Exercise description: Looking at the entries underneath, work out how many lines contain "coche". Write only that number.

Data extract:
········
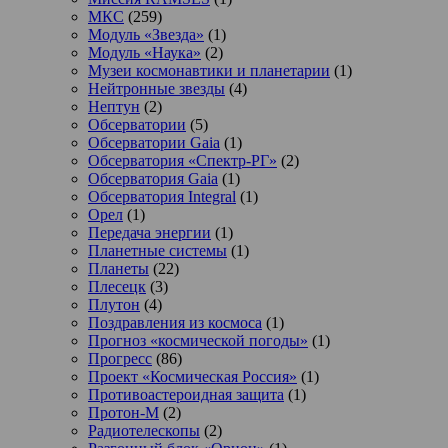
МКС
(259)
Модуль «Звезда»
(1)
Модуль «Наука»
(2)
Музеи космонавтики и планетарии
(1)
Нейтронные звезды
(4)
Нептун
(2)
Обсерватории
(5)
Обсерватории Gaia
(1)
Обсерватория «Спектр-РГ»
(2)
Обсерватория Gaia
(1)
Обсерватория Integral
(1)
Орел
(1)
Передача энергии
(1)
Планетные системы
(1)
Планеты
(22)
Плесецк
(3)
Плутон
(4)
Поздравления из космоса
(1)
Прогноз «космической погоды»
(1)
Прогресс
(86)
Проект «Космическая Россия»
(1)
Противоастероидная защита
(1)
Протон-М
(2)
Радиотелескопы
(2)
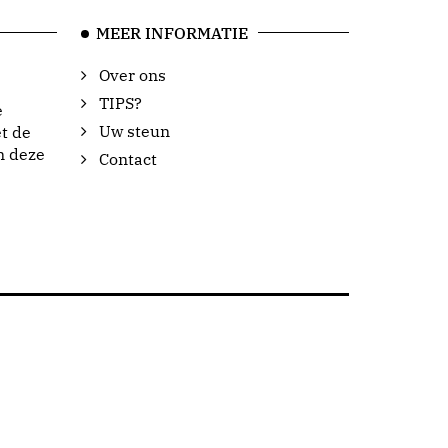
MEER INFORMATIE
Over ons
TIPS?
e
Uw steun
t de
n deze
Contact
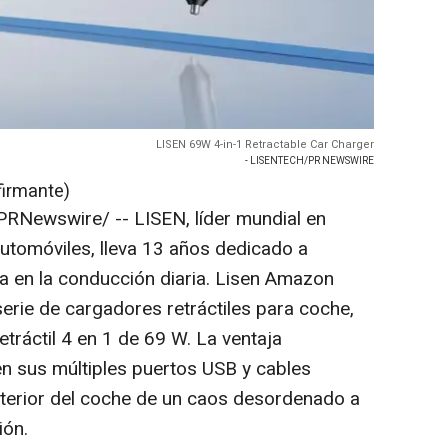
LISEN 69W 4-in-1 Retractable Car Charger
- LISENTECH/PR NEWSWIRE
firmante)
RNewswire/ -- LISEN, líder mundial en
utomóviles, lleva 13 años dedicado a
ia en la conducción diaria. Lisen Amazon
serie de cargadores retráctiles para coche,
tráctil 4 en 1 de 69 W. La ventaja
en sus múltiples puertos USB y cables
interior del coche de un caos desordenado a
ión.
········
Answer box: 2